*Please note: This slide show represents a visual interpretation and is not intended to provide, nor substitute as, medical and/or clinical advice.
A colonoscopy has two main purposes:
One purpose is to check on certain symptoms or conditions that your doctor would be concerned about.
The second purpose is to screen your colon for colorectal cancer.
A colonoscopy can be used to see problems in the colon in patients who have a variety of serious symptoms.
Some of these symptoms can include:
- chronic diarrhea or unexplained changes in your bowel habits;
- bleeding from your rectum or anus;
- unexpected weight loss;
- iron deficiency anemia;
- or other symptoms.
If you show signs of any of these symptoms you should talk to your doctor.
Colorectal cancer is one of the leading causes of death in the US. Colonoscopies have proven to significantly decrease the incidence of colorectal cancer.

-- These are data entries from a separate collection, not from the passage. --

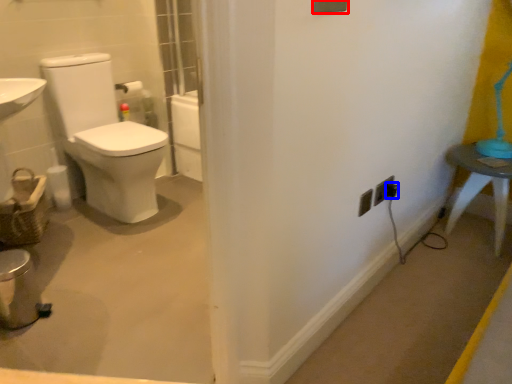 Question: Among these objects, which one is nearest to the camera, light switch (highlighted by a red box) or electric outlet (highlighted by a blue box)?

Choices:
 (A) light switch
 (B) electric outlet

Answer: (A) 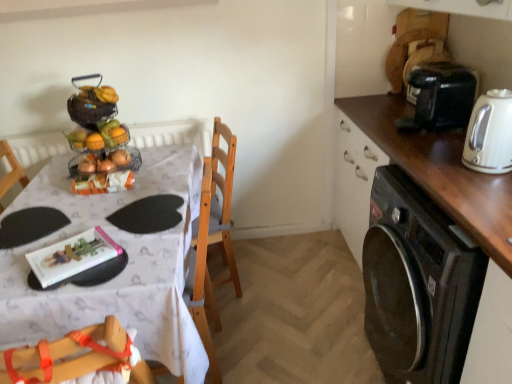 Locate an element on the screen. This screenshot has height=384, width=512. white paper at left is located at coordinates (71, 259).

What do you see at coordinates (71, 259) in the screenshot? I see `white paper at left` at bounding box center [71, 259].

The width and height of the screenshot is (512, 384). I want to click on black plastic coffee machine at upper right, so click(439, 96).

This screenshot has width=512, height=384. What do you see at coordinates (439, 96) in the screenshot? I see `black plastic coffee machine at upper right` at bounding box center [439, 96].

The image size is (512, 384). What are the coordinates of `white glossy table at upper left` in the screenshot? It's located at (121, 272).

In order to face metallic wire fruit stand at upper left, should I rotate leftwards or rightwards?

To face it directly, rotate left by 20.571 degrees.

What do you see at coordinates (99, 139) in the screenshot? The width and height of the screenshot is (512, 384). I see `metallic wire fruit stand at upper left` at bounding box center [99, 139].

Where is `white paper at left`? white paper at left is located at coordinates (71, 259).

Which object is thinner, black glossy dishwasher at lower right or white glossy electric kettle at right?

white glossy electric kettle at right.

How many degrees apart are the facing directions of black glossy dishwasher at lower right and white glossy electric kettle at right?

The facing directions of black glossy dishwasher at lower right and white glossy electric kettle at right are 0.99 degrees apart.

Considering the sizes of black glossy dishwasher at lower right and white glossy electric kettle at right in the image, is black glossy dishwasher at lower right bigger or smaller than white glossy electric kettle at right?

Clearly, black glossy dishwasher at lower right is larger in size than white glossy electric kettle at right.

From the image's perspective, is black glossy dishwasher at lower right over white glossy electric kettle at right?

No, from the image's perspective, black glossy dishwasher at lower right is not above white glossy electric kettle at right.

Based on the photo, is wooden chair at center, the second chair viewed from the front, facing away from metallic wire fruit stand at upper left?

That's not correct — wooden chair at center, the second chair viewed from the front, is not looking away from metallic wire fruit stand at upper left.

Who is taller, wooden chair at center, the second chair viewed from the front, or metallic wire fruit stand at upper left?

wooden chair at center, the second chair viewed from the front, is taller.

Do you think wooden chair at center, which ranks as the 1th chair in back-to-front order, is within metallic wire fruit stand at upper left, or outside of it?

wooden chair at center, which ranks as the 1th chair in back-to-front order, is outside metallic wire fruit stand at upper left.

Between point (207, 281) and point (74, 99), which one is positioned behind?

The point (74, 99) is farther from the camera.

Based on the photo, which is nearer, (91, 191) or (62, 273)?

Clearly, point (91, 191) is more distant from the camera than point (62, 273).

Considering their positions, is metallic wire fruit stand at upper left located in front of or behind white paper at left?

Clearly, metallic wire fruit stand at upper left is behind white paper at left.

From the image's perspective, which is below, metallic wire fruit stand at upper left or white paper at left?

From the image's view, white paper at left is below.

Based on the photo, is there a large distance between metallic wire fruit stand at upper left and white paper at left?

metallic wire fruit stand at upper left is near white paper at left, not far away.

Considering the positions of objects black matte paper plate at lower left and wooden chair at lower left, which ranks as the first chair in front-to-back order, in the image provided, who is in front, black matte paper plate at lower left or wooden chair at lower left, which ranks as the first chair in front-to-back order,?

Positioned in front is wooden chair at lower left, which ranks as the first chair in front-to-back order.

Between point (11, 232) and point (49, 348), which one is positioned behind?

The point (11, 232) is farther.

Which object is positioned more to the left, black matte paper plate at lower left or wooden chair at lower left, which ranks as the first chair in front-to-back order?

From the viewer's perspective, black matte paper plate at lower left appears more on the left side.

What's the angular difference between black matte paper plate at lower left and wooden chair at lower left, which ranks as the first chair in front-to-back order,'s facing directions?

90 degrees.

Looking at this image, which is nearer, (53, 261) or (79, 159)?

Point (53, 261)

Is wire mesh basket at center at the back of white paper at left?

white paper at left is not turned away from wire mesh basket at center.

Identify the location of basket located above the white paper at left (from the image's perspective). (132, 159).

From a real-world perspective, who is located higher, white paper at left or wire mesh basket at center?

wire mesh basket at center, from a real-world perspective.

Does black matte paper plate at lower left have a lesser height compared to wooden chair at center, which ranks as the 1th chair in back-to-front order?

Yes, black matte paper plate at lower left is shorter than wooden chair at center, which ranks as the 1th chair in back-to-front order.

Would you say black matte paper plate at lower left is a long distance from wooden chair at center, the second chair viewed from the front?

Actually, black matte paper plate at lower left and wooden chair at center, the second chair viewed from the front, are a little close together.

Is black matte paper plate at lower left facing away from wooden chair at center, which ranks as the 1th chair in back-to-front order?

No.

From the image's perspective, between black matte paper plate at lower left and wooden chair at center, the second chair viewed from the front, who is located below?

black matte paper plate at lower left.

Which object is closer to the camera, metallic wire fruit stand at upper left or white glossy table at upper left?

white glossy table at upper left is in front.

At what (x,y) coordinates should I click in order to perform the action: click on table below the metallic wire fruit stand at upper left (from a real-world perspective). Please return your answer as a coordinate pair (x, y). The height and width of the screenshot is (384, 512). Looking at the image, I should click on (121, 272).

Looking at their sizes, would you say metallic wire fruit stand at upper left is wider or thinner than white glossy table at upper left?

In the image, metallic wire fruit stand at upper left appears to be more narrow than white glossy table at upper left.

How different are the orientations of metallic wire fruit stand at upper left and white glossy table at upper left in degrees?

The angular difference between metallic wire fruit stand at upper left and white glossy table at upper left is 1.63 degrees.

In the image, there is a black glossy dishwasher at lower right. At what (x,y) coordinates should I click in order to perform the action: click on kitchen appliance above it (from the image's perspective). Please return your answer as a coordinate pair (x, y). The width and height of the screenshot is (512, 384). Looking at the image, I should click on (490, 134).

From the image's perspective, count 1st chairs downward from the metallic wire fruit stand at upper left and point to it. Please provide its 2D coordinates.

[(216, 219)]

From the image, which object appears to be nearer to white paper at left, shiny metallic fruit basket at upper left or wooden chair at center, which ranks as the 1th chair in back-to-front order?

Among the two, wooden chair at center, which ranks as the 1th chair in back-to-front order, is located nearer to white paper at left.

Estimate the real-world distances between objects in this image. Which object is further from black glossy dishwasher at lower right, white glossy electric kettle at right or wooden chair at lower left, which ranks as the first chair in front-to-back order?

wooden chair at lower left, which ranks as the first chair in front-to-back order, is further to black glossy dishwasher at lower right.

Which object lies nearer to the anchor point white glossy electric kettle at right, metallic wire fruit stand at upper left or black plastic coffee machine at upper right?

Based on the image, black plastic coffee machine at upper right appears to be nearer to white glossy electric kettle at right.

Based on their spatial positions, is wooden chair at center, the second chair viewed from the front, or black glossy dishwasher at lower right further from wooden chair at lower left, arranged as the 2th chair when viewed from the back?

The object further to wooden chair at lower left, arranged as the 2th chair when viewed from the back, is black glossy dishwasher at lower right.

Based on their spatial positions, is wooden chair at center, which ranks as the 1th chair in back-to-front order, or black glossy dishwasher at lower right closer to shiny metallic fruit basket at upper left?

The object closer to shiny metallic fruit basket at upper left is wooden chair at center, which ranks as the 1th chair in back-to-front order.

Considering their positions, is black matte paper plate at lower left positioned closer to black glossy dishwasher at lower right than white glossy electric kettle at right?

white glossy electric kettle at right lies closer to black glossy dishwasher at lower right than the other object.

Which object lies further to the anchor point wooden chair at lower left, arranged as the 2th chair when viewed from the back, black matte paper plate at lower left or white glossy table at upper left?

Based on the image, black matte paper plate at lower left appears to be further to wooden chair at lower left, arranged as the 2th chair when viewed from the back.

Estimate the real-world distances between objects in this image. Which object is further from white glossy table at upper left, black glossy dishwasher at lower right or black matte paper plate at lower left?

Based on the image, black glossy dishwasher at lower right appears to be further to white glossy table at upper left.

Find the location of `food positioned between white glossy table at upper left and wire mesh basket at center from near to far`. food positioned between white glossy table at upper left and wire mesh basket at center from near to far is located at coordinates (99, 139).

You are a GUI agent. You are given a task and a screenshot of the screen. Output one action in this format:
    pyautogui.click(x=<x>, y=<y>)
    Task: Click on the food between black matte paper plate at lower left and white glossy electric kettle at right from left to right
    This screenshot has height=384, width=512.
    Given the screenshot: What is the action you would take?
    99,139

At what (x,y) coordinates should I click in order to perform the action: click on fruit between black matte paper plate at lower left and wire mesh basket at center along the z-axis. Please return your answer as a coordinate pair (x, y). Looking at the image, I should click on (100, 137).

The width and height of the screenshot is (512, 384). What are the coordinates of `paper plate between white glossy table at upper left and wire mesh basket at center along the z-axis` in the screenshot? It's located at (30, 225). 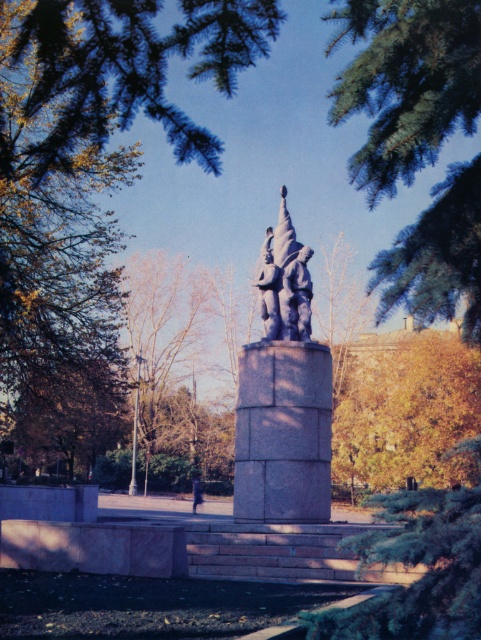 Who is positioned more to the right, green needle-like leaves at upper center or blue stone sculpture at center?

From the viewer's perspective, green needle-like leaves at upper center appears more on the right side.

Can you confirm if green needle-like leaves at upper center is taller than blue stone sculpture at center?

Indeed, green needle-like leaves at upper center has a greater height compared to blue stone sculpture at center.

What do you see at coordinates (406, 83) in the screenshot? This screenshot has height=640, width=481. I see `green needle-like leaves at upper center` at bounding box center [406, 83].

This screenshot has width=481, height=640. Identify the location of green needle-like leaves at upper center. (406, 83).

Between green textured tree at center and smooth stone statue at center, which one is positioned higher?

Positioned higher is smooth stone statue at center.

Does point (461, 612) come in front of point (291, 269)?

Yes, point (461, 612) is in front of point (291, 269).

Image resolution: width=481 pixels, height=640 pixels. What do you see at coordinates (416, 563) in the screenshot? I see `green textured tree at center` at bounding box center [416, 563].

Locate an element on the screen. The height and width of the screenshot is (640, 481). green textured tree at center is located at coordinates click(x=416, y=563).

Between blue stone sculpture at center and smooth stone statue at center, which one appears on the right side from the viewer's perspective?

Positioned to the right is smooth stone statue at center.

Is blue stone sculpture at center to the right of smooth stone statue at center from the viewer's perspective?

Incorrect, blue stone sculpture at center is not on the right side of smooth stone statue at center.

The width and height of the screenshot is (481, 640). Find the location of `blue stone sculpture at center`. blue stone sculpture at center is located at coordinates (285, 282). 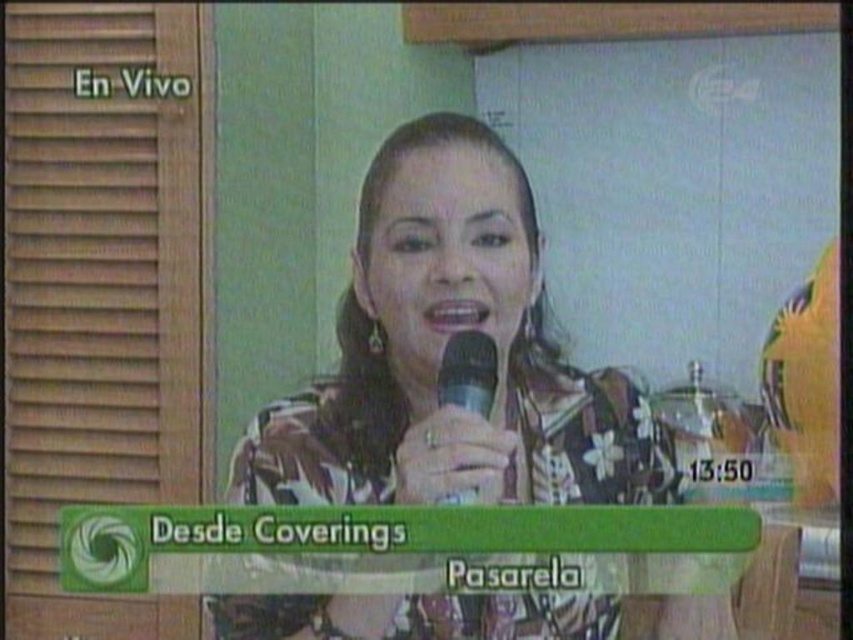 Question: Which point is farther to the camera?

Choices:
 (A) (570, 435)
 (B) (463, 364)

Answer: (A)

Question: Which of the following is the closest to the observer?

Choices:
 (A) floral-patterned blouse at center
 (B) matte black microphone at center

Answer: (A)

Question: Does floral-patterned blouse at center have a smaller size compared to matte black microphone at center?

Choices:
 (A) yes
 (B) no

Answer: (B)

Question: Does floral-patterned blouse at center appear over matte black microphone at center?

Choices:
 (A) yes
 (B) no

Answer: (B)

Question: In this image, where is floral-patterned blouse at center located relative to matte black microphone at center?

Choices:
 (A) below
 (B) above

Answer: (A) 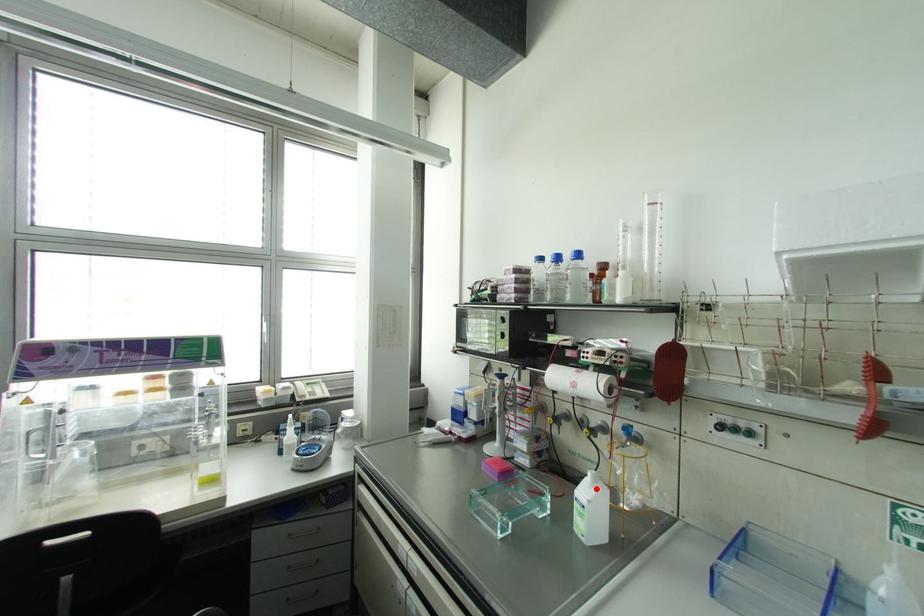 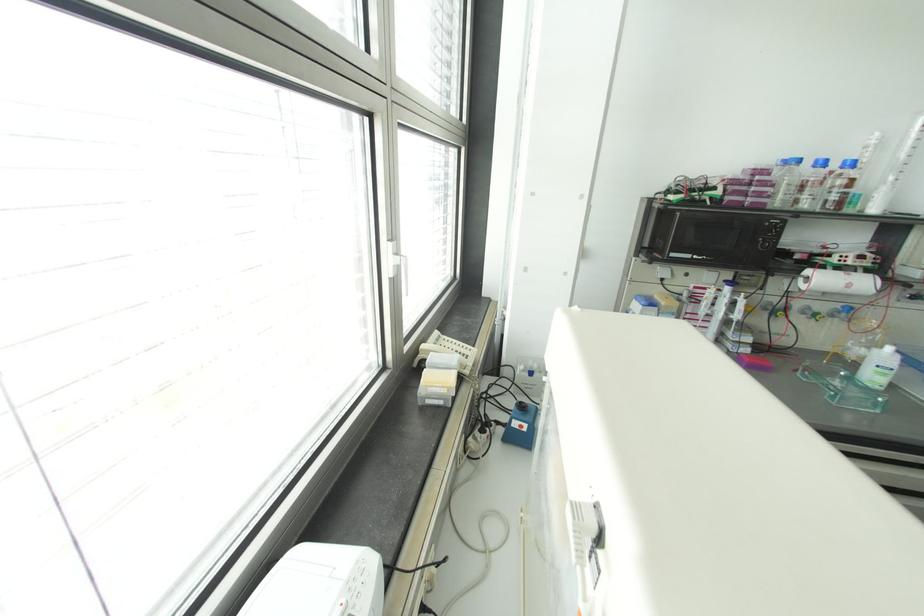 Where in the second image is the point corresponding to the highlighted location from the first image?

(898, 355) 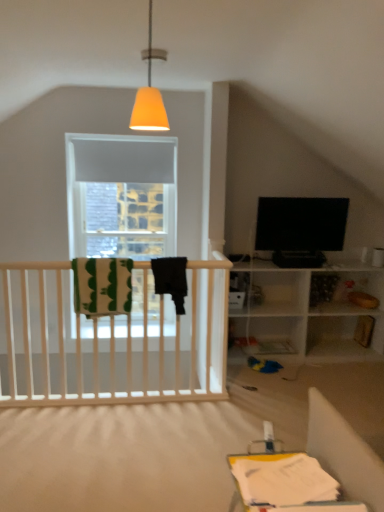 Question: From a real-world perspective, does green striped blanket at left sit lower than matte orange cone at upper center?

Choices:
 (A) yes
 (B) no

Answer: (A)

Question: Is green striped blanket at left bigger than matte orange cone at upper center?

Choices:
 (A) yes
 (B) no

Answer: (A)

Question: Is matte orange cone at upper center located within green striped blanket at left?

Choices:
 (A) yes
 (B) no

Answer: (B)

Question: Is green striped blanket at left wider than matte orange cone at upper center?

Choices:
 (A) no
 (B) yes

Answer: (B)

Question: From the image's perspective, is green striped blanket at left on matte orange cone at upper center?

Choices:
 (A) yes
 (B) no

Answer: (B)

Question: Considering the positions of black glossy tv at upper right and matte orange cone at upper center in the image, is black glossy tv at upper right bigger or smaller than matte orange cone at upper center?

Choices:
 (A) big
 (B) small

Answer: (A)

Question: Is black glossy tv at upper right taller or shorter than matte orange cone at upper center?

Choices:
 (A) tall
 (B) short

Answer: (B)

Question: Is point (269, 231) closer or farther from the camera than point (135, 116)?

Choices:
 (A) farther
 (B) closer

Answer: (A)

Question: Based on their positions, is black glossy tv at upper right located to the left or right of matte orange cone at upper center?

Choices:
 (A) left
 (B) right

Answer: (B)

Question: Considering their positions, is green striped blanket at left located in front of or behind matte orange cone at upper center?

Choices:
 (A) front
 (B) behind

Answer: (B)

Question: Based on their sizes in the image, would you say green striped blanket at left is bigger or smaller than matte orange cone at upper center?

Choices:
 (A) small
 (B) big

Answer: (B)

Question: From their relative heights in the image, would you say green striped blanket at left is taller or shorter than matte orange cone at upper center?

Choices:
 (A) short
 (B) tall

Answer: (A)

Question: In terms of width, does green striped blanket at left look wider or thinner when compared to matte orange cone at upper center?

Choices:
 (A) wide
 (B) thin

Answer: (A)

Question: Considering the positions of point (134, 122) and point (86, 292), is point (134, 122) closer or farther from the camera than point (86, 292)?

Choices:
 (A) closer
 (B) farther

Answer: (A)

Question: From a real-world perspective, relative to green striped blanket at left, is matte orange cone at upper center vertically above or below?

Choices:
 (A) above
 (B) below

Answer: (A) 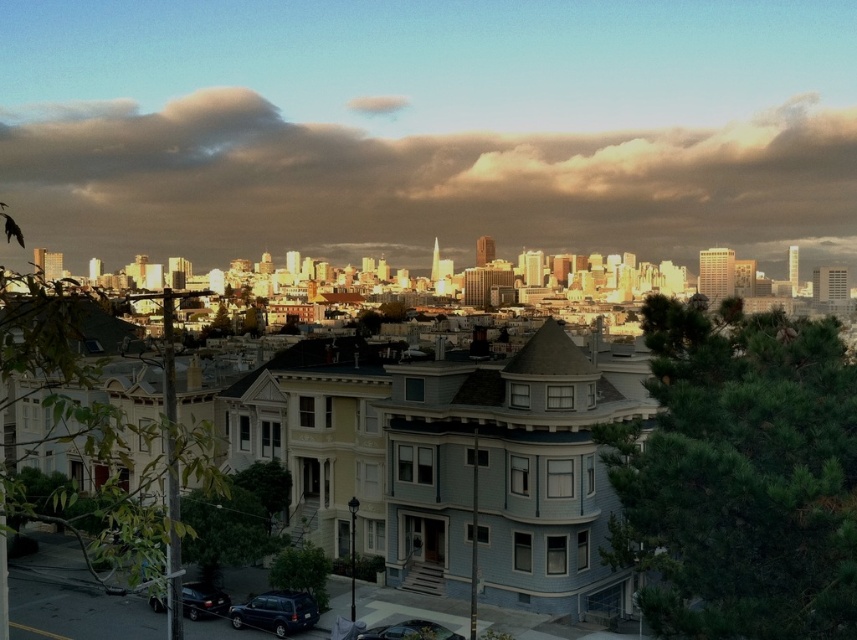 Question: Considering the relative positions of matte black suv at lower left and shiny black sedan at lower left in the image provided, where is matte black suv at lower left located with respect to shiny black sedan at lower left?

Choices:
 (A) below
 (B) above

Answer: (A)

Question: Where is matte black suv at lower left located in relation to metallic silver car at lower center in the image?

Choices:
 (A) below
 (B) above

Answer: (B)

Question: Which of the following is the farthest from the observer?

Choices:
 (A) (705, 189)
 (B) (430, 637)

Answer: (A)

Question: Which object is positioned farthest from the cloudy sky at upper center?

Choices:
 (A) shiny black sedan at lower left
 (B) metallic silver car at lower center

Answer: (A)

Question: Can you confirm if shiny black sedan at lower left is smaller than metallic silver car at lower center?

Choices:
 (A) no
 (B) yes

Answer: (A)

Question: Which point is farther from the camera taking this photo?

Choices:
 (A) [298, 611]
 (B) [259, 216]
 (C) [391, 636]
 (D) [190, 600]

Answer: (B) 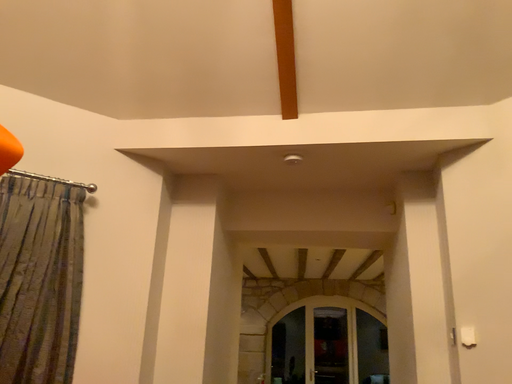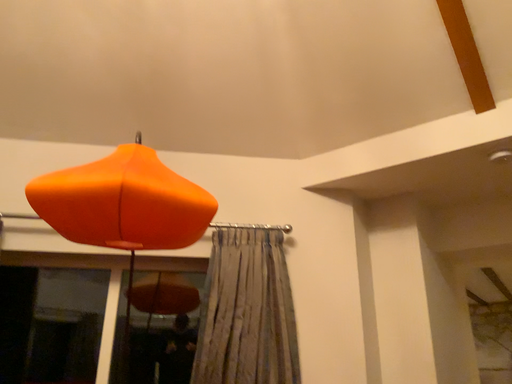 Question: Which way did the camera rotate in the video?

Choices:
 (A) rotated left
 (B) rotated right

Answer: (A) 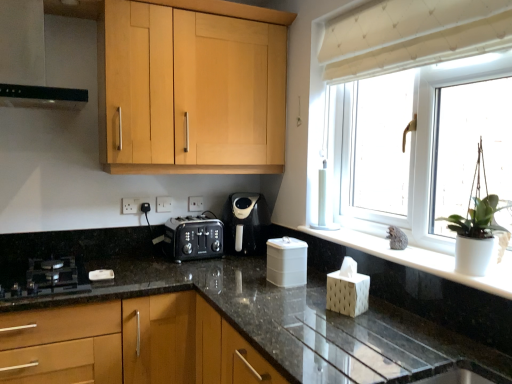 Where is `blank space above black plastic toaster at center (from a real-world perspective)`? blank space above black plastic toaster at center (from a real-world perspective) is located at coordinates (189, 220). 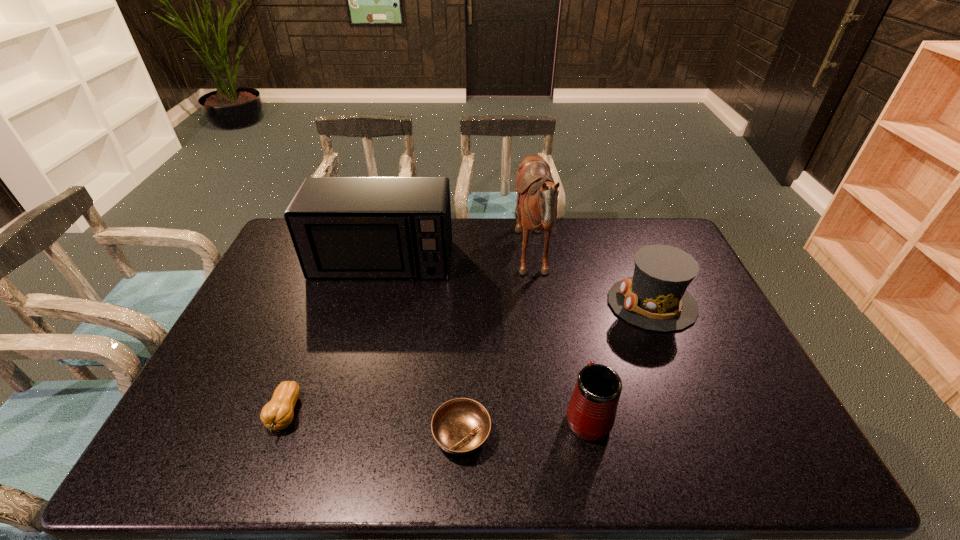 Locate an element on the screen. This screenshot has width=960, height=540. the tallest object is located at coordinates (537, 195).

Find the location of `the second tallest object`. the second tallest object is located at coordinates (341, 227).

You are a GUI agent. You are given a task and a screenshot of the screen. Output one action in this format:
    pyautogui.click(x=<x>, y=<y>)
    Task: Click on the dress hat
    Image resolution: width=960 pixels, height=540 pixels.
    Given the screenshot: What is the action you would take?
    pyautogui.click(x=655, y=298)

Image resolution: width=960 pixels, height=540 pixels. I want to click on mug, so click(591, 412).

Locate an element on the screen. the fifth tallest object is located at coordinates (277, 414).

Find the location of a particular element. The width and height of the screenshot is (960, 540). soup bowl is located at coordinates (460, 426).

In order to click on free space located 0.360m on the back of the tallest object in this screenshot , I will do `click(410, 262)`.

This screenshot has width=960, height=540. Find the location of `vacant space located 0.050m on the back of the tallest object`. vacant space located 0.050m on the back of the tallest object is located at coordinates 499,262.

Locate an element on the screen. vacant position located on the back of the tallest object is located at coordinates (488, 262).

You are a GUI agent. You are given a task and a screenshot of the screen. Output one action in this format:
    pyautogui.click(x=<x>, y=<y>)
    Task: Click on the free region located on the front-facing side of the second tallest object
    Image resolution: width=960 pixels, height=540 pixels.
    Given the screenshot: What is the action you would take?
    pyautogui.click(x=349, y=381)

If the lining of your colon contains polyps there is a chance that these small growths of tissue can turn into cancer.
A colonoscopy makes it very easy for your doctor to find and remove these polyps early on before they have a chance to become cancer.
During your colonoscopy, your doctor will be able to remove polyps easily using specialized tools.
These tools operate by cutting off polyps from the lining of the colon wall and removing them safely. Removal of polyps is painless since there are no nerves in the lining of the colon.
After a polyp is removed from your colon it is sent to a lab for analysis by a trained doctor, called a pathologist. The lab results are very important as they will inform you about whether the tissue sample is benign (i.e., not cancerous) or pre-cancerous. If the tissue sample is pre-cancerous you will need to meet with your doctor again.
There are two main categories of patient risk: "Average" risk and "Increased" risk. It is very important for you to understand which category of risk you belong to.
If you are a healthy male or female, age 50 or older, you are considered to be an average risk patient. In this category, it is recommended that you get a screening colonoscopy when you turn 50 since 90% of colon cancers occur after this age.
If the results from your previous colonoscopy return normal, your next one can be done in another 10 years. As long as no abnormal results are found along the way, the same schedule can be followed up until you are 75 years old.
A screening colonoscopy is the most useful test for the detection of colon cancer. However, your doctor may suggest a different test for you depending on your own medical circumstance.
These other tests can be divided into three groups: "stool based", "direct visualization", and "radiological".
Stool based tests include the guaiac-based fecal occult blood test (gFOBT), fecal immunochemical test (FIT), and stool DNA test.
Other test options include a flexible sigmoidoscopy, which is an example of a direct visualization test.
A computed tomographic colonoscopy is an example of a radiological test.
It is important to know that you will be asked to have a complete colonoscopy if any of these other tests are positive for cancer.
If you are in the group of patients considered to have an "increased" risk of colon cancer, it is suggested that you get a screening colonoscopy before you reach 50 years old.
If you are a patient who has an increased risk, you may need a colonoscopy more often than patients who are in the “average” risk group. Whichever group you belong to, a colonoscopy is a procedure that should be done several times over your lifetime because polyps can reappear.
Depending on the types of polyps found in your colon, some types have a higher chance of turning into cancer than others.
Hyperplastic polyps are a benign type of polyp which means that they have very little chance of turning into cancer. However, they still need to be removed and examined under the microscope, which will determine if these polyps are hyperplastic.
Even if you have hyperplastic polyps, it is still very important to have a colonoscopy every 10 years.
Unlike hyperplastic polyps, adenomas are a type of polyp that have the potential to become cancer.
If adenomas are found based on your colonoscopy results, you will be asked to have additional screenings done at shorter intervals of time, depending on the size and number of adenomas found.
If you have had colon cancer before, it is important to tell your doctor since you will have a higher risk of getting colon cancer again. After colon cancer treatment, your doctor may recommend that you get another colonoscopy.
Having a family history of colon cancer or adenoma-type polyps before you are 60 years old, means that you will need a colonoscopy sooner than the typical age.
You may also be asked to have a colonoscopy earlier than the average risk person if at least two first-degree relatives (i.e., parents, full-siblings, or children) or second-degree relatives (i.e., grandparents, grandchildren, uncles, aunts, nephews, or half-siblings) have had colon cancer at any age.
In these cases, screening may begin at 40 years of age, or as early as 10 years younger than when the family member was diagnosed, whichever happens first.
Certain conditions can lead you to have a higher risk of colorectal cancer. These can include Lynch syndrome, which is an inherited genetic condition that leads to an 80% risk of colon cancer over your lifetime.
Inflammatory bowel disease (IBD) involving the colon and primary sclerosing cholangitis (PSC) are other diseases that can increase your risk of colon cancer. If you have both IBD and PSC, you have about a 30-fold higher risk of developing colon cancer.
Colonoscopy is a powerful tool that your doctor can use to greatly reduce and prevent your risk of colon cancer. Talk to your doctor today about booking your colonoscopy.